Almaghest
03-30-2010, 10:05 PM
SCAD has the degree you want and offers generous scholarships. What you should do:
1. Get accepted to SCAD. You can defer enrollment up to two years, just get accepted, it's not hard. At the right time of year, they run "free application" days online. Apply really early and you should have no issue getting in, even without a portfolio.
2. Move to an area with a community college that offers studio art and maybe even art history classes if you can find one. Take all of the studio art classes they offer to build up your portfolio and learn traditional art skills. These classes may not transfer (depends on what you have to show for them when you're done), but they will give you invaluable skills for building your portfolio and one upping your peers in foundations courses.
2a. A state school will also work. The goal here is to get credits and spend as little as possible. Also you can ignore the studio art classes if you feel you can improve artistically on your own (EVERYONE can, but many feel they don't know what they're doing.) It's important to know SCAD looks for TRADITIONAL (figure drawing, value studies, good use of color, perspective, etc.) art in their portfolios.
3. Take EVERYTHING you can at community college.
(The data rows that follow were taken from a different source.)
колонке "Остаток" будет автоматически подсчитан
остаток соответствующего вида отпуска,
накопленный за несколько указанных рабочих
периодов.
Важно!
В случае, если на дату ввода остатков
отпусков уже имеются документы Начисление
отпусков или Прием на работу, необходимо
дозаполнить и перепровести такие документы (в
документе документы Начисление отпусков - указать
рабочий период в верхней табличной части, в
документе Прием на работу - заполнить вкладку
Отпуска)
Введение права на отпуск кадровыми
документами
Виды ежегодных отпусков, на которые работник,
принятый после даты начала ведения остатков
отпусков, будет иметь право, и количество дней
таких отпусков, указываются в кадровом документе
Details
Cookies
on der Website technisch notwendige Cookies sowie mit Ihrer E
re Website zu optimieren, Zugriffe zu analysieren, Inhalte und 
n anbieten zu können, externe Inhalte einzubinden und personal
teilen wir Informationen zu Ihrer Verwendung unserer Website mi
You can transfer up to 90 credit hours (or 2 years) into SCAD. Do NOT pay to take any general education electives at private art school, that is a stupid waste of money. SCAD should transfer over math, english, gen eds, etc. no questions asked. For studio classes you will need to show your work from that class. You can get SCAD to pre-approve courses for transfer so you don't waste any time. Get excellent grades, SCAD awards scholarships on transfer GPA. I say find a community college with art history because you need to take five art history classes for a BFA at SCAD.
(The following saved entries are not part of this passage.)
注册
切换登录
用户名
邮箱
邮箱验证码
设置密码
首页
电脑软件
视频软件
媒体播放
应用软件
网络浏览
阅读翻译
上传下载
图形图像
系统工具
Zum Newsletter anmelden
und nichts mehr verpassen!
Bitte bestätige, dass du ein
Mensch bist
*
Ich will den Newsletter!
4. Submit your portfolio over and over and over again until you get the money you need. You can submit as many times as your heart desires until you begin classes at SCAD. If you are transferring 90 credit hours, you only need $10,000/year to bring the cost down to what you need. This amount is VERY doable at SCAD, most people I know here with a lick of sense/artistic talent that applied in a reasonable time frame got that.
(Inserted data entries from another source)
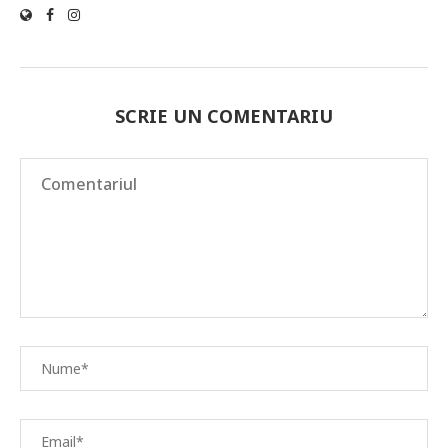
SCRIE UN COMENTARIU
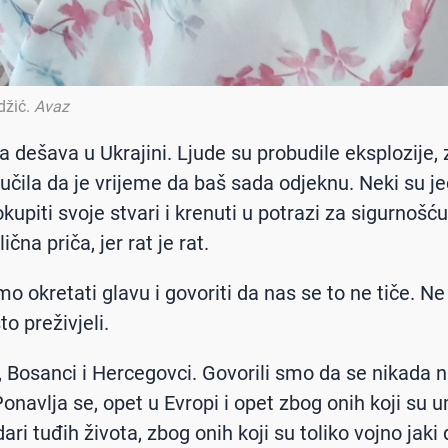
džić
.
Avaz
a dešava u Ukrajini. Ljude su probudile eksplozije, 
lučila da je vrijeme da baš sada odjeknu. Neki su j
okupiti svoje stvari i krenuti u potrazi za sigurnošću
ična priča, jer rat je rat.
 okretati glavu i govoriti da nas se to ne tiče. 
to preživjeli.
e, Bosanci i Hercegovci. Govorili smo da se nikada
navlja se, opet u Evropi i opet zbog onih koji su um
ri tuđih života, zbog onih koji su toliko vojno jaki 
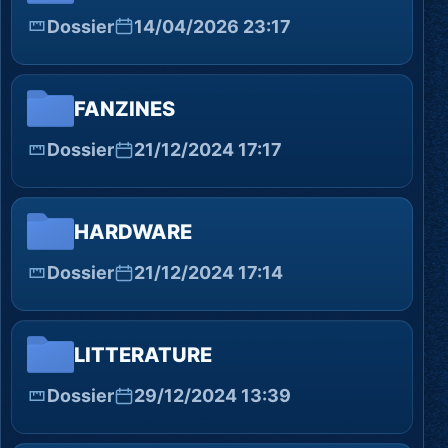
Dossier
14/04/2026 23:17
FANZINES
Dossier
21/12/2024 17:17
HARDWARE
Dossier
21/12/2024 17:14
LITTERATURE
Dossier
29/12/2024 13:39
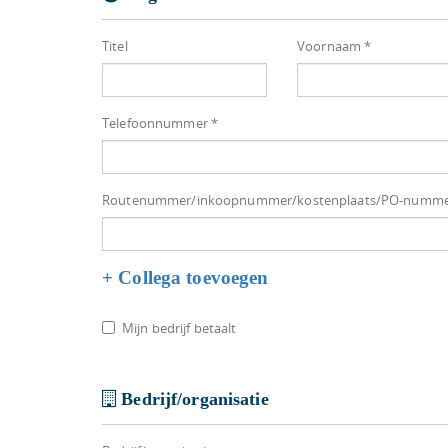
Titel
Voornaam *
Telefoonnummer *
Routenummer/inkoopnummer/kostenplaats/PO-numm
+ Collega toevoegen
Mijn bedrijf betaalt
Bedrijf/organisatie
If you do come to SCAD (or anywhere similar), do the following:
1. FIND GROUP PROJECTS. Work on them. Even if you don't use this material for your reel, employers really, really like it.
2. Ignore classes about "game design" or "drawing for games/character design/etc." You can do this in your free time as a hobby. I have not known/heard of one single person from SCAD getting accepted as a game designer or concept artist. Design jobs are not entry level and concept artist jobs are going to illustration, industrial design, and sequential art majors. To get your foot in the door you need technical skills, e.g. modeling, lighting, texturing, programming.
3. In that vein, take all the classes about UDK or other engines that you can and all the classes about technical skills. SCAD's Technical Direction minor complements Animation, Visual Effects, and Game Design very well. Knowledge of OOP programming, LINUX, and scripting will give you a one up on others applying for entry level jobs.
Hope this helps! I am always happy to answer questions about SCAD via PM, though I may be slow at times because of school work.
moidphotos
03-30-2010, 10:27 PM
Or look further afield, a degree in the UK would cost between £8 - 10,000 a year for three years depending on the university (British degrees are shorter than US degrees but have the same value). I always find it amazing how much Americans will pay for a degree; they are ridiculously overpriced in the US.